4.4. Implantation Failure

SGK1 has been detected in the human endometrium [243,244,245,246,247] and placenta [245,246,247,248]. Using a cDNA microarray, a previous study identified SGK1 as a gene aberrantly expressed specifically in luminal epithelia during the midsecretory receptive phase of the cycle in infertile women [243]. In line with this, Salker et al. [246] confirmed that transcription of SGK1 was higher in the uterine luminal epithelia of infertile women compared with fertile controls. They further demonstrated a transient down-regulation of Sgk1 transcription in the mouse luminal epithelium during the window of endometrial receptivity [245,246,248]. Moreover, the expression of ENaC was upregulated, accompanied by the downregulation of Nedd4-2 in the Sgk1 mice [245,246,248]. In this respect, SGK1 expression and functional activation account for a successful implantation, by modulating ENaC activities and consequent fluid absorption before engraftment [248].

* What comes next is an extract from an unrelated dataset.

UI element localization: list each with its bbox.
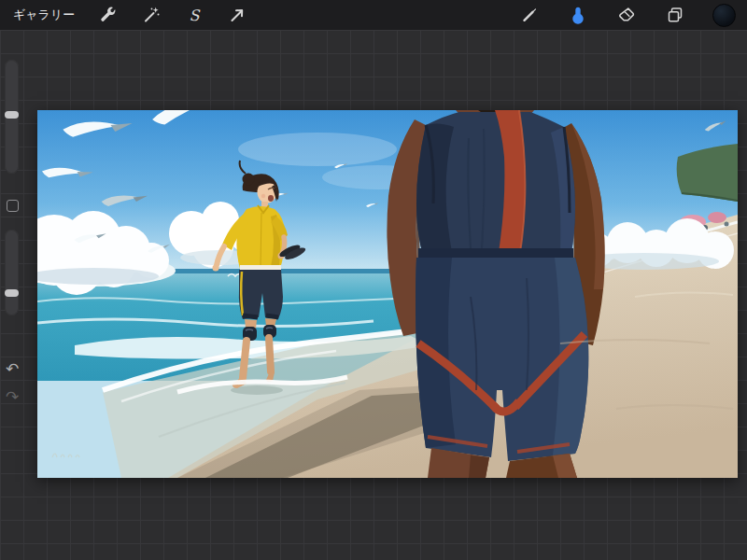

5. Conclusions and Perspectives

SGK1 is a prominent regulator of multiple Na+ channels, pumps and carriers, and thus contributes to the regulation of epithelial Na+ transport, cell volume and sodium homeostasis. This kinase is not expected to possess housekeeping functions, judging by the mild phenotype shown in both ubiquitous gene knockout and inducible tissue-specific Sgk1 knockout mice [50,80,186,188,249]. By contrast, the gain of function of SGK1 is seemingly crucial for the pathophysiology of a wide variety of disorders [50,249]. Accordingly, SGK1 is thought to be involved in the formation of fibrosis which is characterized by dysregulated Na+ transport in several tissues [96,250]. Increased SGK1 expression has been implicated in various fibrotic diseases, such as cystic fibrosis [96,251], renal fibrosis and albuminuria [250], diabetic nephropathy [250], glomerulonephritis [250], Crohn’s disease, fibrosing pancreatitis, and liver cirrhosis [48,50,249]. Additionally, as an osmosis-sensitive gene, SGK1 might play a role in apoptosis, where cell shrinkage serves as a signal in programmed cell death or apoptosis [252]. In fact, downstream targets of SGK1, such as Na+/K+-ATPase and NHE1, are involved in cell apoptosis [252]. Recently, SGK1 has been proposed as a potential target of sodium intervention in immune cells [253,254]. NaCl affects the regulatory balance of type 1 helper T cell (TH1), TH2, TH17 and regulatory T cells (Treg cells) in an SGK1-dependent manner [253,254]. In this regard, more studies are needed to determine whether SGK1 is a major driver or just a passenger in the pathophysiology of various disorders characterized by dysregulated sodium transport.